Prompt: The answer must consist of every line in the records below that contains the string "Cloud".

Dataset entries

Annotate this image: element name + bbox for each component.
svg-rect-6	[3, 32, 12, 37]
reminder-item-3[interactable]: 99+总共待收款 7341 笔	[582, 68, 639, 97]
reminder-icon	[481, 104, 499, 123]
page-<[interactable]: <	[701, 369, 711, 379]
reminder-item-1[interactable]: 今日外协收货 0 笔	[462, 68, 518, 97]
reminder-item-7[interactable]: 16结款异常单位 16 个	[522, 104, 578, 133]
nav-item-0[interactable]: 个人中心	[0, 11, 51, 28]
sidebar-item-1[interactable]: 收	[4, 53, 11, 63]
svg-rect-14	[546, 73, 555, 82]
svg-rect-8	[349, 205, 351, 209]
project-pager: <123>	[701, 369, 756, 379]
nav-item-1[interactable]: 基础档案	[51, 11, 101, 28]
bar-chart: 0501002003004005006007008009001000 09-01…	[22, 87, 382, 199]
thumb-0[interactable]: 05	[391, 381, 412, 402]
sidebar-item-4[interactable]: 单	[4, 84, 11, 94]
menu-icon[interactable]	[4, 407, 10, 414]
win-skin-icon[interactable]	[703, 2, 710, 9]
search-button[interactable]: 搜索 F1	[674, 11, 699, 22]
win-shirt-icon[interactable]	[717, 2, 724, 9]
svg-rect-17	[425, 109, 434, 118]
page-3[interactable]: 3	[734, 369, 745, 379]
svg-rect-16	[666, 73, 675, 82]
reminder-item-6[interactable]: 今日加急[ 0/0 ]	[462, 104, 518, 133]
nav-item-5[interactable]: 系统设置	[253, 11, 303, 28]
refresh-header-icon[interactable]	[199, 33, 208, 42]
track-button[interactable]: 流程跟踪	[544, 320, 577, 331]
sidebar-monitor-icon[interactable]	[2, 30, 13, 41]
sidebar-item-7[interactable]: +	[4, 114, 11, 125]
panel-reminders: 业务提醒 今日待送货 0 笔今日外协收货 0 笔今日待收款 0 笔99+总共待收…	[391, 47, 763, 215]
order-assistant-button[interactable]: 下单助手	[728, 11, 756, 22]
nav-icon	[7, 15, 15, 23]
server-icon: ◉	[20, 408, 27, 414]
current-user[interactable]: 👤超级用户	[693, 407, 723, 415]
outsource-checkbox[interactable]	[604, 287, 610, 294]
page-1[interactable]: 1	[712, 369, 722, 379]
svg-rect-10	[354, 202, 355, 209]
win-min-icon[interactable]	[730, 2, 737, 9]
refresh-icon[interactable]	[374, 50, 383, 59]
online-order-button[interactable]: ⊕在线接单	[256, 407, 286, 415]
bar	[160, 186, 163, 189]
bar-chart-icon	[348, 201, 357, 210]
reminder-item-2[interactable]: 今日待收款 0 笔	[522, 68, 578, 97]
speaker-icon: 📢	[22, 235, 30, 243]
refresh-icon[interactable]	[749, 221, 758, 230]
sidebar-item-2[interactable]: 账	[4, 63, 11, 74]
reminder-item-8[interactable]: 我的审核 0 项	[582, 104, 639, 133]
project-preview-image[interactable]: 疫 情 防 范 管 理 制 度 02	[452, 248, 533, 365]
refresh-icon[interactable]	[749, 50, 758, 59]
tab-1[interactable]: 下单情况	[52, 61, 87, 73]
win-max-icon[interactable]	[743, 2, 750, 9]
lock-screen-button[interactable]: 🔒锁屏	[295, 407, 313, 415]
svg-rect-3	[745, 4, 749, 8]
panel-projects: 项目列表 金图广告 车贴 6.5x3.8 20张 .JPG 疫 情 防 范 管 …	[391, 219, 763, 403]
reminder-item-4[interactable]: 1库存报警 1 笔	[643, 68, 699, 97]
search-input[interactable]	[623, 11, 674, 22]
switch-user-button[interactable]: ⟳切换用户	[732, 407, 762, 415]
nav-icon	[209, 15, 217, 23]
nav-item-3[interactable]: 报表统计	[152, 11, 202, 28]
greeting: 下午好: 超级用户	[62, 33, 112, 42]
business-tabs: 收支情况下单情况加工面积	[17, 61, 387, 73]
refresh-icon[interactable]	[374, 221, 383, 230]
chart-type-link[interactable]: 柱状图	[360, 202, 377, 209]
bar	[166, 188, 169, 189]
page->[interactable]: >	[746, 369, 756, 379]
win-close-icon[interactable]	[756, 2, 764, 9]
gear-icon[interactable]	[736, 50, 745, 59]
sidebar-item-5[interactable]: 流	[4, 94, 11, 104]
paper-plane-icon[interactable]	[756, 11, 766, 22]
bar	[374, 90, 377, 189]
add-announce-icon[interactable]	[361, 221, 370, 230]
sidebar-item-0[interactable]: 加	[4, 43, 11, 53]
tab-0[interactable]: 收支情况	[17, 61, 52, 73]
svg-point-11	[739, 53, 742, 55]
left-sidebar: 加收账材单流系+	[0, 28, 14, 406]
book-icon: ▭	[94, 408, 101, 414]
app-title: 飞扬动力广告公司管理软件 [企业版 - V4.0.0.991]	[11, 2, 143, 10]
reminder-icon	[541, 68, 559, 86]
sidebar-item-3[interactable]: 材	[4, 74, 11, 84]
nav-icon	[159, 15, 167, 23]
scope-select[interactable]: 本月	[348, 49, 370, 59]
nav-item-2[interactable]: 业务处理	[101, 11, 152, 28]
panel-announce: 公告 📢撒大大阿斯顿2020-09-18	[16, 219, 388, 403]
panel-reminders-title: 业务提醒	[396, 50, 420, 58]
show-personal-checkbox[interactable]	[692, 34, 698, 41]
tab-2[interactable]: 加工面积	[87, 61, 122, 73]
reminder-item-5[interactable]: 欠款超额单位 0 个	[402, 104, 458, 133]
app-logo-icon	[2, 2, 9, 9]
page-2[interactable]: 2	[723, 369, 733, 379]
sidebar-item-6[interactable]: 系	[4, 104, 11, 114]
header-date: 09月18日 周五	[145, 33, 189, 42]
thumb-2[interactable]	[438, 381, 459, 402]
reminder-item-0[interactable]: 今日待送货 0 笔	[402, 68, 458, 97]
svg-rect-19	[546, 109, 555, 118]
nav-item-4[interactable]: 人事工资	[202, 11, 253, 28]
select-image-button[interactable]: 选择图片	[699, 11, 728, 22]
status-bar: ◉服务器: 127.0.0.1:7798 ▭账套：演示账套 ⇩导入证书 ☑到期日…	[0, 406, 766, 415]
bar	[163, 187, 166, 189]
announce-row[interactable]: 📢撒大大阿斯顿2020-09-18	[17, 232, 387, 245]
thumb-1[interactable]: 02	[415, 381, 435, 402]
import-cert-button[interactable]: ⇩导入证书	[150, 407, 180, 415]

==

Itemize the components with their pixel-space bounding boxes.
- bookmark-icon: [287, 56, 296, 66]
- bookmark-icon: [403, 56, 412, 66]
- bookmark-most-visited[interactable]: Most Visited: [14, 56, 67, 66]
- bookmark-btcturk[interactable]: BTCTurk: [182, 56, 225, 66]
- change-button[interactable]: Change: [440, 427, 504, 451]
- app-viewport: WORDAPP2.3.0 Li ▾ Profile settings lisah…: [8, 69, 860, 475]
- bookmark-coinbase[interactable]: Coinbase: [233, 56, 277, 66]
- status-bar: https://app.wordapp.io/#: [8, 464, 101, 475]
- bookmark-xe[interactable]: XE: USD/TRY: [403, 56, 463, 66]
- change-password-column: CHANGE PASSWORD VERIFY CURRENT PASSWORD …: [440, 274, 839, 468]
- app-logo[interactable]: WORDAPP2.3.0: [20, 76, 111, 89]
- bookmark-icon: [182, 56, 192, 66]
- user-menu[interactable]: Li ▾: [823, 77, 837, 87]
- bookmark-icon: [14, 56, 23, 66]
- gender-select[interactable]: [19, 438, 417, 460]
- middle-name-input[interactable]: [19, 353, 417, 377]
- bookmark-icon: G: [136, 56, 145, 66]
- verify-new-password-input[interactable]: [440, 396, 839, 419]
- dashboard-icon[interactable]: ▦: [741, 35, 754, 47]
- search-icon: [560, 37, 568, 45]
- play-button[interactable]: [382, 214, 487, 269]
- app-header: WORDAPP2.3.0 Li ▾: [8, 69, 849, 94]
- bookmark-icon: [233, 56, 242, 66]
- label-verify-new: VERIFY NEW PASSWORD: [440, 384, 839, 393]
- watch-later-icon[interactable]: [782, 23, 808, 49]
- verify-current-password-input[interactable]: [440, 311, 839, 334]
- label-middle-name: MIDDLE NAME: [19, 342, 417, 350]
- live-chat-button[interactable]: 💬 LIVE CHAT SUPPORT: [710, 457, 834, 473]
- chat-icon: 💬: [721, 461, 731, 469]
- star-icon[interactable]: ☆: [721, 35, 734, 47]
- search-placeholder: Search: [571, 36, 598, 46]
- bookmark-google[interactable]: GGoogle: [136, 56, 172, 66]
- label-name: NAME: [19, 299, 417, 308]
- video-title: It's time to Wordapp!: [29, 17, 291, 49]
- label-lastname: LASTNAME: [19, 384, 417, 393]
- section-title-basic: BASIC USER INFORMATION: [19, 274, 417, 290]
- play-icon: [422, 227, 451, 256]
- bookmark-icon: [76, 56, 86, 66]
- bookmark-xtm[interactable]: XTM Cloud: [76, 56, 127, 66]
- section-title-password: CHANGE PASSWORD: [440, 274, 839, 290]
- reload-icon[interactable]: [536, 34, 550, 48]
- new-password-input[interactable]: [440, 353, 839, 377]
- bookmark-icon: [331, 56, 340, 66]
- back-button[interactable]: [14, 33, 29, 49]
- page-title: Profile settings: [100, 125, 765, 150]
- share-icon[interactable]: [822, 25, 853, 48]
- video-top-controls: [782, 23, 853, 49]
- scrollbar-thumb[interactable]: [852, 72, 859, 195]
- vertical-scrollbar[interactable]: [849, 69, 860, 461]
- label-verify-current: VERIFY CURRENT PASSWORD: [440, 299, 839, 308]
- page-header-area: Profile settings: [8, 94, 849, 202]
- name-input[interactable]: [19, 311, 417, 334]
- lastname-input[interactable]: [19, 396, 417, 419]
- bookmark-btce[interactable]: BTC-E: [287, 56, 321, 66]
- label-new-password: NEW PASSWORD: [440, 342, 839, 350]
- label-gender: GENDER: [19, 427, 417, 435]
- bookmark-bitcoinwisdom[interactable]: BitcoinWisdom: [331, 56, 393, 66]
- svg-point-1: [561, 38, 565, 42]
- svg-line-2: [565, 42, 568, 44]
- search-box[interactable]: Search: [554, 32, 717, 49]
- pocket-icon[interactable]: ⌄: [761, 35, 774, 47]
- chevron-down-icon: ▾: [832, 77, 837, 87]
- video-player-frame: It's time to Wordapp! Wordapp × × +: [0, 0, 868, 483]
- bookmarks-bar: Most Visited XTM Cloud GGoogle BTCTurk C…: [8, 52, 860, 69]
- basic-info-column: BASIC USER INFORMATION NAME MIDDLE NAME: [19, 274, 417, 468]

Final answer:
- bookmark-xtm[interactable]: XTM Cloud: [76, 56, 127, 66]
- bookmarks-bar: Most Visited XTM Cloud GGoogle BTCTurk C…: [8, 52, 860, 69]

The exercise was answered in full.